ONLY GAME IN TOWN? In Oakland, Monte Poole writes Sacramento's "misfortune will become the Bay Area's good fortune" if the Kings leave for Anaheim. Four months into their ownership of the Warriors, Lacob and co-Owner Peter Guber are seeing their $450M investment "become considerably more valuable." They are a "few fine details away from running the only NBA franchise between Los Angeles and Portland." If the Kings leave Sacramento, the Warriors "can expand their reach, siphoning a few more fans and a little more interest from Sacramento and neighboring cities, as well as the Central Valley" (OAKLAND TRIBUNE, 3/7).
Former N.Y. Gov. Mario Cuomo, who is trying to broker a settlement between the trustee in the Bernie Madoff case and Mets Owners Fred Wilpon and Saul Katz, said Friday that the two sides "will try as hard as they can to settle their legal battle," according to Anthony DeStefano of NEWSDAY. Cuomo said that a "prolonged fight in bankruptcy court over trustee Irving Picard's $1 billion lawsuit against the team owners would become a costly war of attrition." Cuomo: "Both sides agree, 'Yes we are willing to make every effort to make settlement here.'" Cuomo added that he "has talked separately to lawyers for the two sides." Cuomo said that he "hoped to have more talks" this week with attorneys from both sides "to find out what each side was willing to compromise on, if at all" (NEWSDAY, 3/5).

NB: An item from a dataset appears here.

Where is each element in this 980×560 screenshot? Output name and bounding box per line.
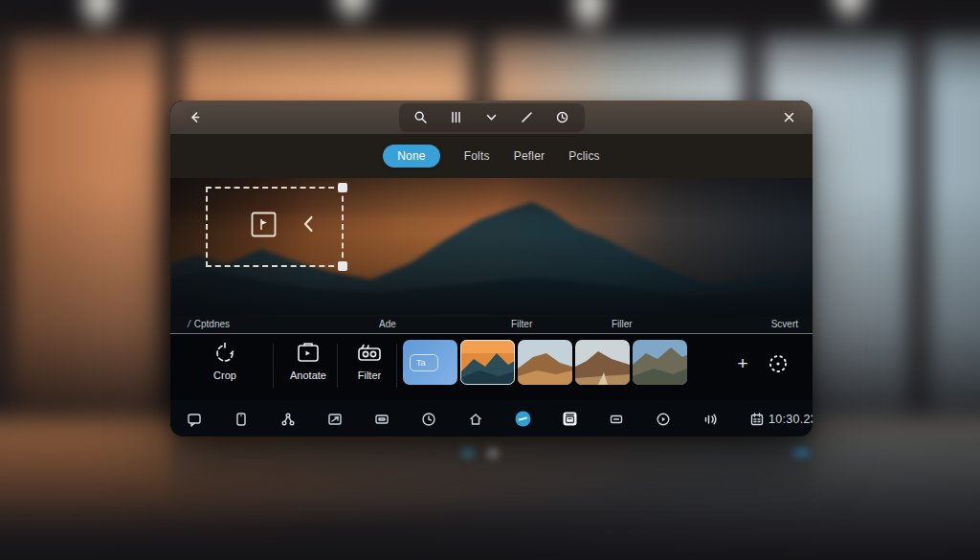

PIAZZA A POTENTIAL BUYER? In New Jersey, Art Stapleton reports former MLBer Mike Piazza Saturday "did not rule out taking ownership of a franchise someday," but the idea of buying a Mets stake now is "not something he lent much credence to." Piazza: "Would I be interested in possibly getting involved in a group to buy a team someday? Probably. I've been thinking about it ... but as far as anything in the forefront, nothing. Down the line, we'll see." When asked if he "has been approached to be a part of a group to purchase a stake in the Mets," Piazza said, "I can't confirm or deny that. Let's just say I've talked to some people who have interest in getting into the game. It doesn't cost anything to talk, at least not yet" (Bergen RECORD, 3/6).
FISH OR CUT BAIT: In N.Y., Joel Sherman cited two MLB execs as saying that it "would be wise for the Mets to reduce payroll dramatically; even to, say, the $70 million range as soon as the 2012 season." They "felt even a stripped-down version of the Mets still would draw no worse than two million spectators to Citi Field," and that "would allow the Mets to make money, moving banks to feel less edgy about current loans and, possibly, even consider future loans." Mets GM Sandy Alderson "already has said the plan for 2012 is to bring the payroll significantly down from the current $140 million-plus." An AL exec said, "It is time to get real. And this is the perfect time. The smart fans will get it. They understand that the talent level is not nearly good enough in the majors or the minors. They see what is happening with Madoff. A total renovation is needed" (N.Y. POST, 3/6). USA TODAY's Paul White writes, "If anything, the Mets have been guilty of overspending, not cutting corners in the face of impending doom." Alderson said, "I have been given no indication that we will be hamstrung by any financial issue" (USA TODAY, 3/7).